Éponine, Azelma, Gavroche et les deux petits garçons Thénardier

Les Misérables (roman)

Sœur - sœur - frère - frère - frère (dont les deux derniers ignorent qu'ils sont de la même famille que les trois premiers, et vice-versa)

Édit : Au début, je devais juste écrire un texte sur Éponine et Azelma, en suivant des scènes fluffies du film de 1985 avec Lino Ventura (la meilleure de la galaxie, soit dit en passant). Et puis, en repensant à la version avec Gérard Depardieu de 2000 où il y a une scène fluffie entre Éponine et Gavroche, je me suis dit que autant concentrer tous les feels de fratrie.


"Hé, dis, viens voir par là une seconde. T'aurais pas quelque chose à grailler pour mes petits ? Ils sont si maigrelets que je pourrai bientôt voir leurs côtes.

-Tu n'as pas déjà assez à faire avec toi, que tu t'embarrasses de la marmaille des autres ? Si tu continues comme ça, tous les gamins du quartier viendront te demander à manger, et tu n'auras plus rien à te mettre sous la dent !"

Une bise glaciale tomba du ciel en même temps que les deux enfants parlaient; les trois plus jeunes, transis de froid, se pelotonnèrent comme ils purent sous les lambeaux de toile qui constituaient leur maigre trousseau. L'aînée des filles, remarquant les extrémités rouges de froid de sa cadette, d'un oeil rendu morne par l'habitude, mais ne pouvant point se résoudre à abandonner tout à fait ses sentiments de sœur, passa son bras autour de la petite fille de quatorze ans pour la serrer contre son flan maigre. Ce faisant, elle décolla son autre bras, raidi par le froid, de ses genoux crasseux, et tendit un quignon de pain à Azelma.

"Tu vois bien que je n'ai déjà rien pour nourrir la petite, dit-elle en revenant sur son frère. Et où diable as-tu trouvé ces deux-là, d'abord ? Ils sont trop ronds, trop tièdes, trop pâles pour venir du ruisseau où tu pêches d'habitude.

-Je les ai trouvés au bord de la route, répliqua Gavroche, et pour être ronds, tièdes et pâles, comme tu dis, ils n'en meurent pas moins de faim. Eh là !, je n'allais quand même pas les laisser dehors.

-Tu peines déjà à te nourrir, rétorqua Éponine une nouvelle fois, presque distraitement, que vas-tu donner à ces oiseaux-là ?"

Pourtant, sa main avait glissé au tissu troué de sa jupe. Elle en sortit un second morceau de pain, à peine entamé celui-là, qu'elle regarda avec attention, comme s'il eût le pouvoir de lui exprimer si ce qu'elle allait faire était bien ce qu'il fallait . Finalement, elle lança le croûton à son frère.

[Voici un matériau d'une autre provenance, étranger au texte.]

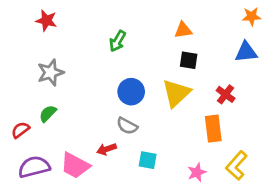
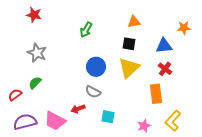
orange star: (252, 16) -> (184, 28), moved
blue triangle: (246, 52) -> (164, 46), moved
black square: (189, 60) -> (129, 44), moved
gray star: (50, 72) -> (37, 53), turned -30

"Allez, va ! s'exclama-t-elle. Je ne suis pas une bonne âme, mais je ne peux pas laisser ces petits-là...

-Merci, ma bonne dame ! répondit Gavroche en attrapant le pain au vol. Dieu vous le rendra !"

Éponine sourit à travers son visage brun de terre. D'un geste faussement autoritaire, Gavroche rassembla les deux petits autour de lui et les fit assoir sur le même banc qu'Éponine et Azelma afin qu'ils puissent se nourrir. La fratrie Thénardier se trouvait assemblée là pour la première et dernière fois.